Not Two Bloody Metres. Flash fiction by Katie Isham

She was left with no choice. Despite the government advice and the scaremongering on the telly, Win had to venture out.
Seventy seemed a long time ago, so she was certainly in the “at risk” category. But what choice did she have? The stockpiled cat food ran out last week and now even Teddy was tiring of their shared meal of corned beef, no matter how she tickled up the trimmings.
She chose an early morning, steeled herself and took the steady walk around the corner to the Co-Op. Her regular shop looked so familiar and yet filled Win with dread. But once inside, the common sights soothed her. She picked up a basket and started filling it with cat food, some select tins and a few sugary treats for herself. She even saw the nice, friendly ginger lad who sometimes works the till. She smiled at him, but he merely continued stocking Fairy Liquid.
I’d better get eggs as well, Win thought, following the one-way system marked in packing tape on the floor. She turned the corner of the aisle to where the eggs usually live and was faced with an empty shelf. No omelettes on the menu, she conceded and continued to the checkout.
Signs encouraged her to use the self-checkout, so she followed the confectionery chicane. She placed her hessian shopping bag on the side.
‘Please scan your first item.’
‘Good morning.’ Win greeted the machine as she scanned her first of many packets of Felix.
‘Please place the item in the bagging area.’
‘Of course I will, thank you for your help,’ Win’s reply was as polite as ever. The machine was always courteous and pragmatic, just how she liked her conversation. But she particularly enjoyed her chat with it this time.
Scanned, packed, paid with her card.
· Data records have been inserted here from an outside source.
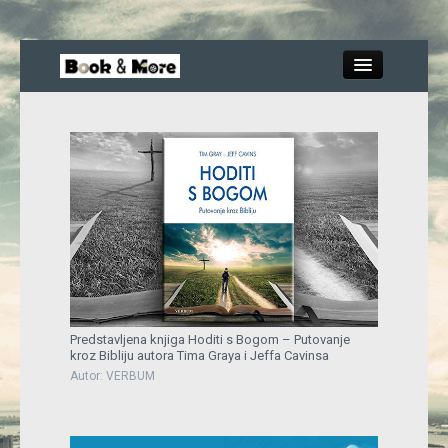
Close
Knjige
Recenzije
Blog
Predstavljena knjiga Hoditi s Bogom – Putovanje
kroz Bibliju autora Tima Graya i Jeffa Cavinsa
More
Autor: VERBUM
This shopping is a breeze, she mused as she hoisted the bag onto her elbow.
The automatic doors opened and a burly man strode in. He marched right up to the boy stacking shelves near the home essentials.
‘Got any bog roll yet mate?’
The young lad seemed resigned to this bully invading his personal space.
Win watched with curiosity. Why didn’t the boy ask him to move? We all know the social distancing rules.
‘Some came this morning, but they’re all gone,’ the boy whimpered from his stacking stance.
‘Fuck’s sake. You guys are useless!’
Win flinched at the shouting. She didn’t particularly care for the swearing either.
The man was awfully close to the boy now; Win couldn’t understand why he was engaging intimidation tactics.
‘Excuse me.’ The old lady began from a good distance away.
The man turned his head towards her.
She cringed at the crude insolence.
‘You’re not two metres away from the young man.’
His hearing had seemed fine, so he must’ve just been confused.
‘There’s not two metres distance between you two.’ Win used her free hand to gesture between them.
‘Mind your own business you old cow!’ He was shouting again but Win didn’t flinch this time, instead she stepped towards him, whilst maintaining her mandatory distance.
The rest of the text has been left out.